As the party wears on the architecture of the house begins to transform. Where before we were in a small house in Santa Cruz, California, the dream mileau becomes sci-fi futurist. Walls begin to disappear until the house is now a large, open-air balcony perched in the upper-stories of a Blade Runner-esque apartment skyrise. The view is spectacular: overlooking a harbor and the surrounding metropolis that lights up the night. A speaker's podium now stands near the balcony's edge facing away from the view. I notice new faces among the guests. Friends and acquaintances I haven't seen for years. I see my father who passed away in March. He congratulates me on all my accomplishments and tells me how happy and proud he was to see me give that speech. Now I see Terence McKenna, the single greatest inspiration for writing my speech. Long hours did I spend in communion with his ghost, trying to find the right metaphors and the right way to communicate them. But now I see there are two Terence McKenna's here, one perhaps 20 years older than the other. I'm confused and decide that one must be Terence and the other must be his brother, Dennis McKenna. In retrospect, these may have been the dual influences of the young, psychedelic explorer from the 70s and the wise, technoshaman of the late 20th century.
The young Terence steps to the podium and begins a speech of his own, describing the cultural transformations soon to be wrought by nanotechnology, genetic engineering, and quantum computers.

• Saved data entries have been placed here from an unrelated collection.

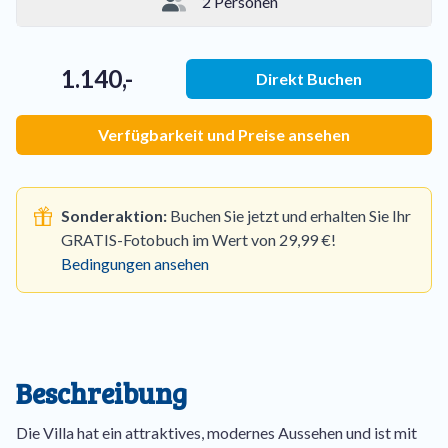
2 Personen
1.140,-
Direkt Buchen
Verfügbarkeit und Preise ansehen
Sonderaktion:
Buchen Sie jetzt und erhalten Sie Ihr
GRATIS-Fotobuch im Wert von 29,99 €!
Bedingungen ansehen
Beschreibung
Die Villa hat ein attraktives, modernes Aussehen und ist mit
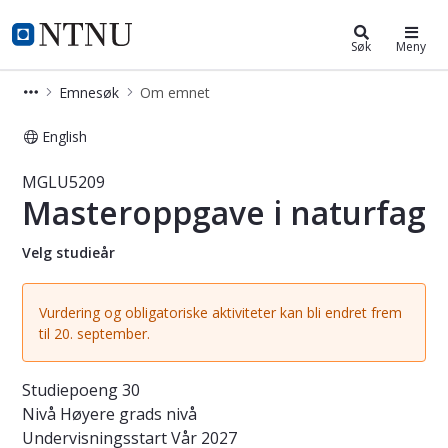
Studier
NTNU Hjemmeside
Søk
Meny
Emnesøk
Om emnet
English
Emne - Masteroppgave i naturfag 
MGLU5209
Masteroppgave i naturfag
Velg studieår
Vurdering og obligatoriske aktiviteter kan bli endret frem
til 20. september.
Studiepoeng
30
Nivå
Høyere grads nivå
Undervisningsstart
Vår 2027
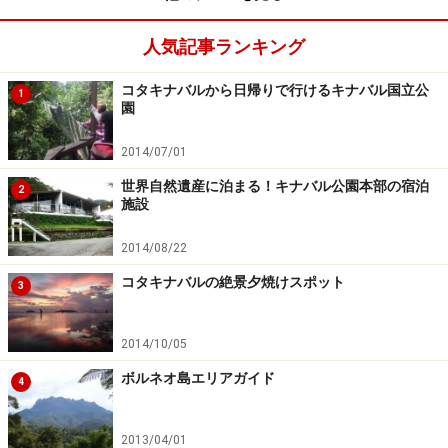
人気記事ランキング
コタキナバルから日帰りで行けるキナバル国立公
1
園
2014/07/01
世界自然遺産に泊まる！キナバル公園本部の宿泊
2
施設
2014/08/22
コタキナバルの絶景夕焼けスポット
3
2014/10/05
ボルネオ島エリアガイド
4
2013/04/01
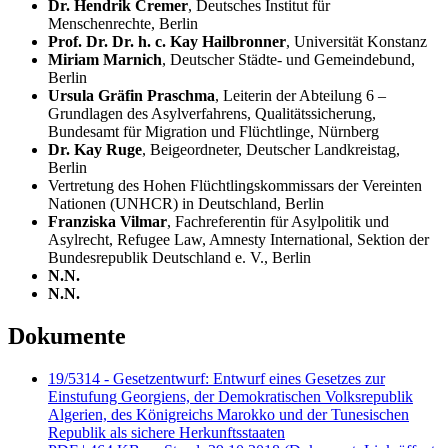
Dr. Hendrik Cremer
, Deutsches Institut für
Menschenrechte, Berlin
Prof. Dr. Dr. h. c. Kay Hailbronner
, Universität Konstanz
Miriam Marnich
, Deutscher Städte- und Gemeindebund,
Berlin
Ursula Gräfin Praschma
, Leiterin der Abteilung 6 –
Grundlagen des Asylverfahrens, Qualitätssicherung,
Bundesamt für Migration und Flüchtlinge, Nürnberg
Dr. Kay Ruge
, Beigeordneter, Deutscher Landkreistag,
Berlin
Vertretung des Hohen Flüchtlingskommissars der Vereinten
Nationen (UNHCR) in Deutschland, Berlin
Franziska Vilmar
, Fachreferentin für Asylpolitik und
Asylrecht,
Refugee Law, Amnesty International,
Sektion der
Bundesrepublik Deutschland e. V., Berlin
N.N.
N.N.
Dokumente
19/5314 - Gesetzentwurf: Entwurf eines Gesetzes zur
Einstufung Georgiens, der Demokratischen Volksrepublik
Algerien, des Königreichs Marokko und der Tunesischen
Republik als sichere Herkunftsstaaten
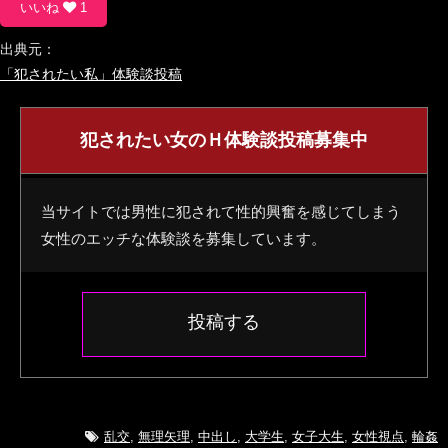
いいね
1
出典元：
「犯されたい私」体験談投稿
犯されたい女のＨ体験談投稿募集中
当サイトでは男性に犯されて性的興奮を感じてしまう
女性のエッチな体験談を募集しています。
投稿する
乱交
,
無理矢理
,
中出し
,
大学生
,
女子大生
,
女性視点
,
輪姦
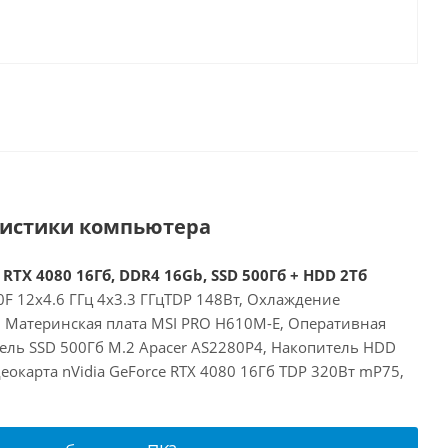
ристики компьютера
 RTX 4080 16Гб, DDR4 16Gb, SSD 500Гб + HDD 2Тб
00F 12x4.6 ГГц 4x3.3 ГГцTDP 148Вт, Охлаждение
E, Материнская плата MSI PRO H610M-E, Оперативная
ель SSD 500Гб M.2 Apacer AS2280P4, Накопитель HDD
окарта nVidia GeForce RTX 4080 16Гб TDP 320Вт mP75,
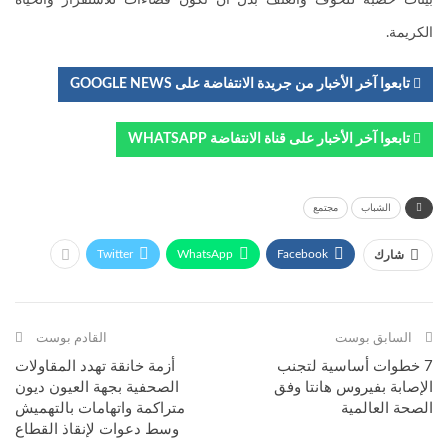
بيئات خصبة للخوف والعنف بدل أن تكون فضاءات للاستقرار والحياة
الكريمة.
تابعوا آخر الأخبار من جريدة الانتفاضة على GOOGLE NEWS
تابعوا آخر الأخبار على قناة الانتفاضة WHATSAPP
الشباب
مجتمع
Twitter
WhatsApp
Facebook
شارك
السابق بوست
القادم بوست
7 خطوات أساسية لتجنب
أزمة خانقة تهدد المقاولات
الإصابة بفيروس هانتا وفق
الصحفية بجهة العيون ديون
الصحة العالمية
متراكمة واتهامات بالتهميش
وسط دعوات لإنقاذ القطاع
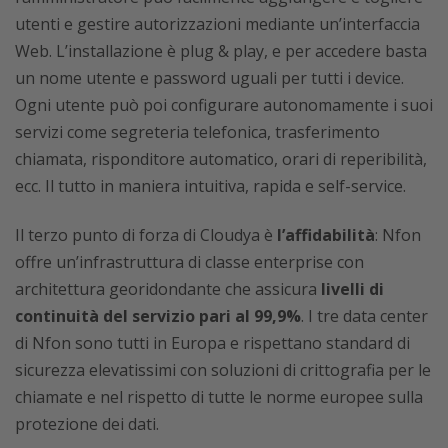
utenti e gestire autorizzazioni mediante un’interfaccia
Web. L’installazione è plug & play, e per accedere basta
un nome utente e password uguali per tutti i device.
Ogni utente può poi configurare autonomamente i suoi
servizi come segreteria telefonica, trasferimento
chiamata, risponditore automatico, orari di reperibilità,
ecc. Il tutto in maniera intuitiva, rapida e self-service.
Il terzo punto di forza di Cloudya è
l’affidabilità
: Nfon
offre un’infrastruttura di classe enterprise con
architettura georidondante che assicura
livelli di
continuità del servizio pari al 99,9%
. I tre data center
di Nfon sono tutti in Europa e rispettano standard di
sicurezza elevatissimi con soluzioni di crittografia per le
chiamate e nel rispetto di tutte le norme europee sulla
protezione dei dati.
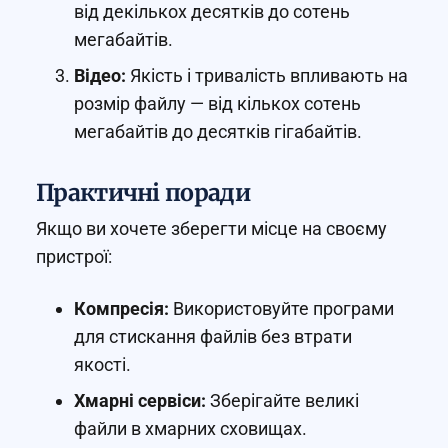
від декількох десятків до сотень
мегабайтів.
Відео:
Якість і тривалість впливають на
розмір файлу — від кількох сотень
мегабайтів до десятків гігабайтів.
Практичні поради
Якщо ви хочете зберегти місце на своєму
пристрої:
Компресія:
Використовуйте програми
для стискання файлів без втрати
якості.
Хмарні сервіси:
Зберігайте великі
файли в хмарних сховищах.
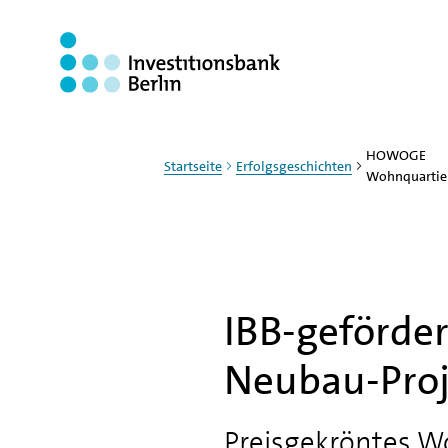
Zum Haupinhalt springen
HOWOGE
Startseite
Erfolgsgeschichten
Wohnquartie
IBB-geförder
Neubau-Pro
Preisgekröntes W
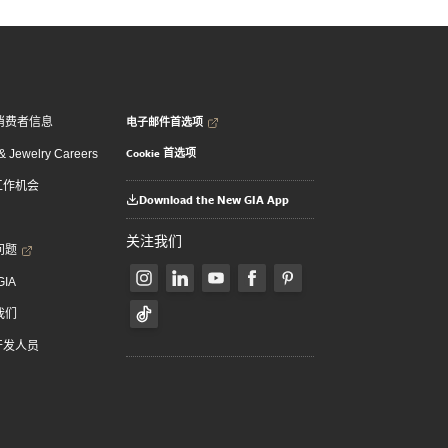
电子邮件首选项
消费者信息
Cookie 首选项
 Jewelry Careers
 工作机会
Download the New GIA App
关注我们
问题
GIA
我们
 开发人员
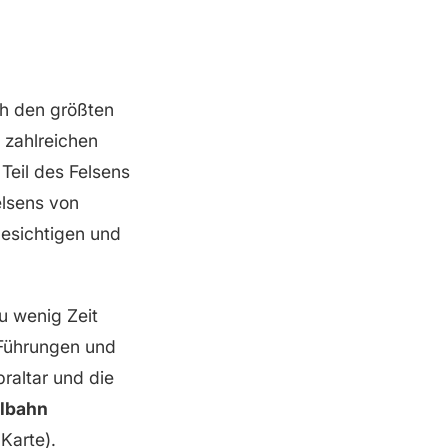
h den größten
 zahlreichen
Teil des Felsens
elsens von
besichtigen und
u wenig Zeit
n Führungen und
raltar und die
ilbahn
Karte).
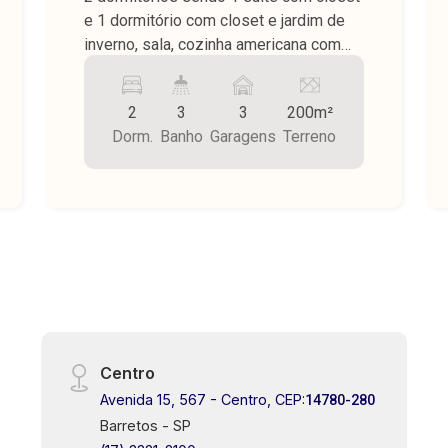
e 1 dormitório com closet e jardim de
inverno, sala, cozinha americana com
armários, wc social, varanda gourmet
com ilha e cooktop, armários,
2
3
3
200m²
churrasqueira, lavanderia com
Dorm.
Banho
Garagens
Terreno
despensa fechada, wc externo, quintal
todo cimentado, entrada para 3 carros,
piso porcelanato e teto de laje, área do
terreno 200,00 m².
Centro
Avenida 15, 567 - Centro, CEP:
14780-280
Barretos - SP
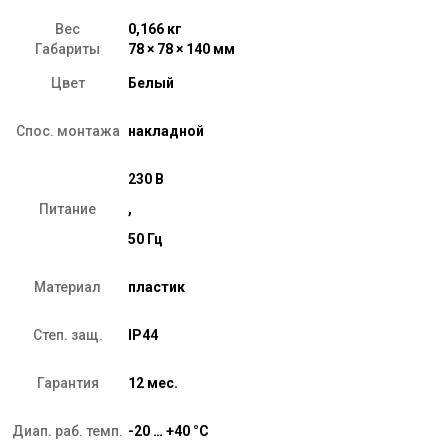
Белый
Вес
0,166 кг
Габариты
78 × 78 × 140 мм
Цвет
Белый
Спос. монтажа
накладной
230 В
Питание
,
50 Гц
Материал
пластик
Степ. защ.
IP44
Гарантия
12 мес.
Диап. раб. темп.
-20 … +40 °C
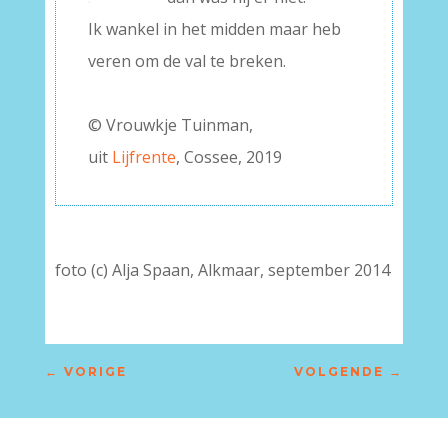
Ik wankel in het midden maar heb
veren om de val te breken.
–
© Vrouwkje Tuinman,
uit
Lijfrente
, Cossee, 2019
foto (c) Alja Spaan, Alkmaar, september 2014
←
VORIGE
VOLGENDE
→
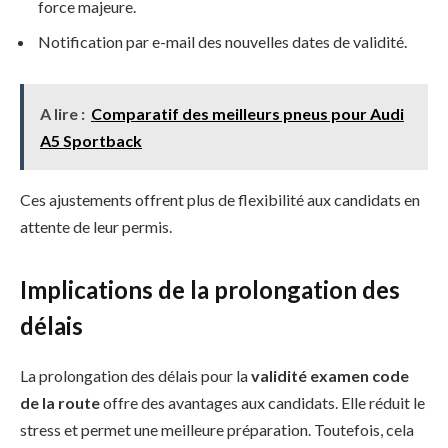
force majeure.
Notification par e-mail des nouvelles dates de validité.
A lire :
Comparatif des meilleurs pneus pour Audi
A5 Sportback
Ces ajustements offrent plus de flexibilité aux candidats en
attente de leur permis.
Implications de la prolongation des
délais
La prolongation des délais pour la
validité examen code
de la route
offre des avantages aux candidats. Elle réduit le
stress et permet une meilleure préparation. Toutefois, cela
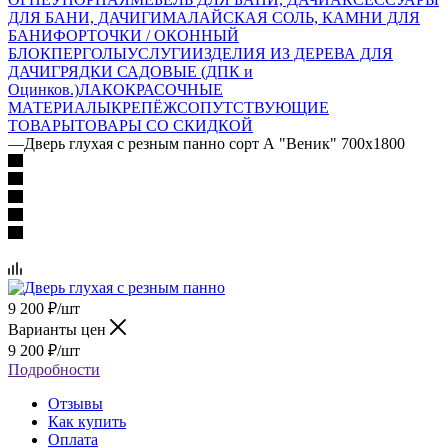
ДЛЯ БАНИ, ДАЧИ
ГИМАЛАЙСКАЯ СОЛЬ, КАМНИ ДЛЯ
БАНИ
ФОРТОЧКИ / ОКОННЫЙ
БЛОК
ПЕРГОЛЫ
УСЛУГИ
ИЗДЕЛИЯ ИЗ ДЕРЕВА ДЛЯ
ДАЧИ
ГРЯДКИ САДОВЫЕ (ДПК и
Оцинков.)
ЛАКОКРАСОЧНЫЕ
МАТЕРИАЛЫ
КРЕПЁЖ
СОПУТСТВУЮЩИЕ
ТОВАРЫ
ТОВАРЫ СО СКИДКОЙ
—
Дверь глухая с резным панно сорт А "Веник" 700х1800
9 200
₽
/шт
Варианты цен
9 200
₽
/шт
Подробности
Отзывы
Как купить
Оплата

As he speaks, my perspective slips out of my body and begins to float horizontally off the balcony. With Terence and the partying crowd centered in my vision, I zoom slowly out from the shining city. Below and to the sides I catch glimpses of other denizens of the future-city flying around town, their cybernetic bodies glinting steel and chrome. I zoom out and out until the whole city stands in my view like a single wall of light surrounded by night's blackness. Out and out until the city is a spark within the dark. Out and out until I see that I'm coming out of the pupil of an eye. It's lashes and white eyelids flicker with pixelated noise. Out and out until I see it's my own eye.